Me acuerdo de la cena de ese día. Fue en el Dongdamen night market, podría decir que uno de los mercados que más me gustó de todo Taiwán. Amplio, variado y tenía lo que muchos no tienen y que convirtió una cena en una pequeña gran cena. Detrás de los puestos y las luces había una pequeña colina verde en la que sentarse sobre la hierba para cenar el ríquisimo y original guàbāo de pollo por el que tanta cola esperé. Eso sí, la espera se me olvidó con el primer bocado. La cena en la colina también dejó tiempo después para sentarse a cubierto y probar la tortilla taiwanesa localmente famosa, comida aborigen y algo más que se me olvida, pero sé que se remató y coronó con mi helado favorito que quizás aparezca un domingo por aquí.

Este día y medio en Hualien lo recuerdo intenso y divertido.

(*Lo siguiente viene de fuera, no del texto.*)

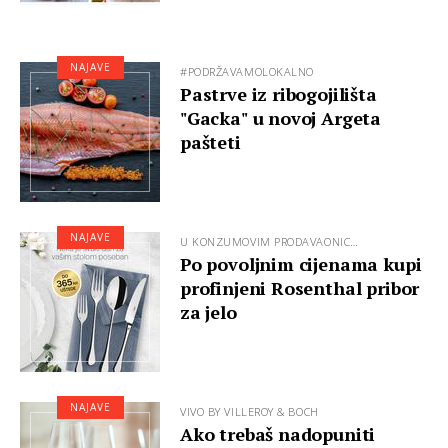
NAJAVE
#PODRŽAVAMOLOKALNO
Pastrve iz ribogojilišta
"Gacka" u novoj Argeta
pašteti
NAJAVE
U KONZUMOVIM PRODAVAONIC…
Po povoljnim cijenama kupi
profinjeni Rosenthal pribor
za jelo
NAJAVE
VIVO BY VILLEROY & BOCH
Ako trebaš nadopuniti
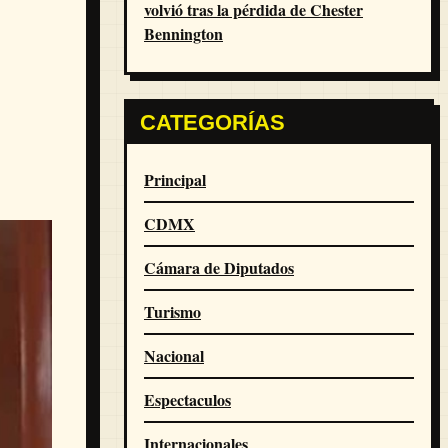
volvió tras la pérdida de Chester
Bennington
CATEGORÍAS
Principal
CDMX
Cámara de Diputados
Turismo
Nacional
Espectaculos
Internacionales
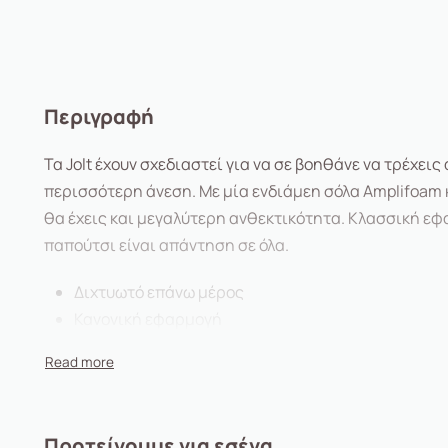
Περιγραφή
Τα Jolt έχουν σχεδιαστεί για να σε βοηθάνε να τρέχεις
περισσότερη άνεση. Με μία ενδιάμεη σόλα Amplifoam 
θα έχεις και μεγαλύτερη ανθεκτικότητα. Κλασσική εφ
παπούτσι είναι απάντηση σε όλα.
Διχτυωτό επάνω μέρος
Κανονική εφαρμογή
Εύκαμπτες αυλακώσεις στην εξωτερική σόλα
Εσωτερικός πάτος Ortholite για άνεση
Η αντικραδασμική προστασία Amplifoam
Προτείνουμε για εσένα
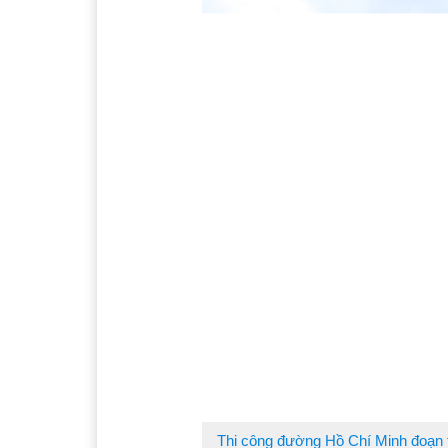
Thi công đường Hồ Chí Minh đoạn t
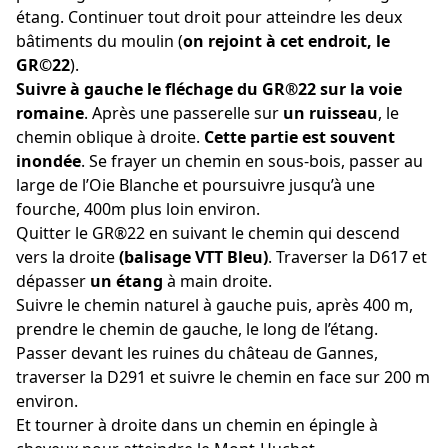
étang. Continuer tout droit pour atteindre les deux
bâtiments du moulin (
on rejoint à cet endroit, le
GR©22
).
Suivre à gauche le fléchage du GR®22 sur la voie
romaine
. Après une passerelle sur
un ruisseau
, le
chemin oblique à droite.
Cette partie est souvent
inondée
. Se frayer un chemin en sous-bois, passer au
large de l’Oie Blanche et poursuivre jusqu’à une
fourche, 400m plus loin environ.
Quitter le GR®22 en suivant le chemin qui descend
vers la droite
(balisage VTT Bleu)
. Traverser la D617 et
dépasser
un étang
à main droite.
Suivre le chemin naturel à gauche puis, après 400 m,
prendre le chemin de gauche, le long de l’étang.
Passer devant les ruines du château de Gannes,
traverser la D291 et suivre le chemin en face sur 200 m
environ.
Et tourner à droite dans un chemin en épingle à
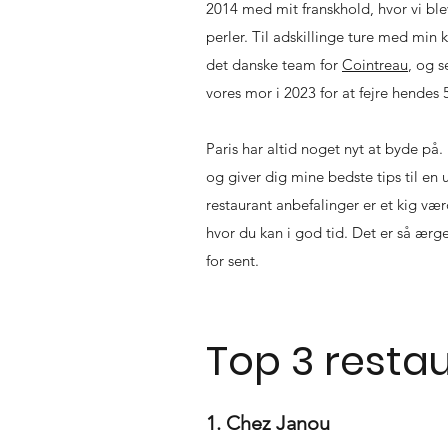
2014 med mit franskhold, hvor vi bl
perler. Til adskillinge ture med min
det danske team for
Cointreau
, og 
vores mor i 2023 for at fejre hendes 
Paris har altid noget nyt at byde på.
og giver dig mine bedste tips til en
restaurant anbefalinger er et kig væ
hvor du kan i god tid. Det er så ærg
for sent.
Top 3 resta
1. Chez Janou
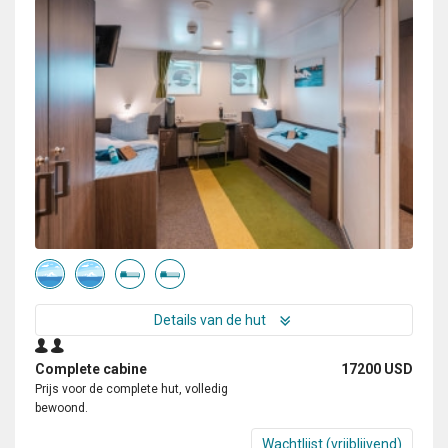
Details van de hut
Complete cabine
17200 USD
Prijs voor de complete hut, volledig
bewoond.
Wachtlijst (vrijblijvend)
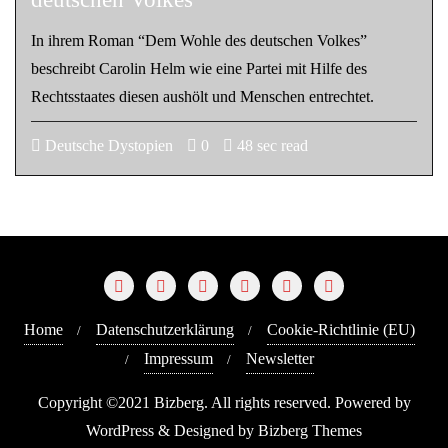
In ihrem Roman “Dem Wohle des deutschen Volkes”
beschreibt Carolin Helm wie eine Partei mit Hilfe des
Rechtsstaates diesen aushölt und Menschen entrechtet.
Deutsche Dystopien
0
48 sec read
Home
Datenschutzerklärung
Cookie-Richtlinie (EU)
Impressum
Newsletter
Copyright ©2021 Bizberg. All rights reserved. Powered by
WordPress & Designed by Bizberg Themes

Recuerdo el aire en la cara de las carreteras en moto, recuerdo la felicidad de estar ante una garganta natural que quitaba el hipo a quien llegara con él, recuerdo la energía que me dio cargar las pilas reseteando la mente, esa energía que siempre me da salir de ruta y respirar aire limpio. Recuerdo lo muchísimo que me gustó la cueva shuǐ lián 水簾洞 de Baiyang Trail, totalmente a oscuras, oyendo la fuerza ensordecedora del agua al caer, dejándome guiar por mis oídos, por el tacto de mis pies sobre la piedra mojada, sin saber si llegaría al final de la cueva sin resbalarme. Oscura, impredecible, emocionante, divertida. Repetiría mil veces ponerme el chubasquero de plástico del 7-eleven, dejar mis botas a la entrada y atravesar esa cueva descalza para salir con la ropa que no tapaba el impermeable chorreando.

Recuerdo los macacos de Formosa subidos en las barandillas y sus caras de pocos amigos que me encantan, me parece que hay algo entrañable en el fondo de ese gesto torcido. En Taroko fue cuando me enamoré definitivamente de la tranquilidad de saber que mis cosas jamás correrían peligro, nadie me quitaría nada, más bien todo lo contrario. Las mochilas y los cascos sin candar que vi encima de los asientos de las motos me dejaron claro que allí nadie tocaba lo que no era suyo y nadie sentía miedo de dejar algo sin vigilancia. Respeto y civismo, una gran lección que nunca debería olvidarse y que a veces tanto echo de menos.

Me acuerdo muy bien de la cortina de agua que cayó de vuelta de Taroko, eso sí que fue una experiencia en moto a la taiwanesa. Hubo que parar y refugiarse hasta que el cielo dejara de ahogar sus penas sobre la carretera. La verdad es que no puedo decir otra cosa que no sea que Taroko me dio mucho, mucho en poco tiempo.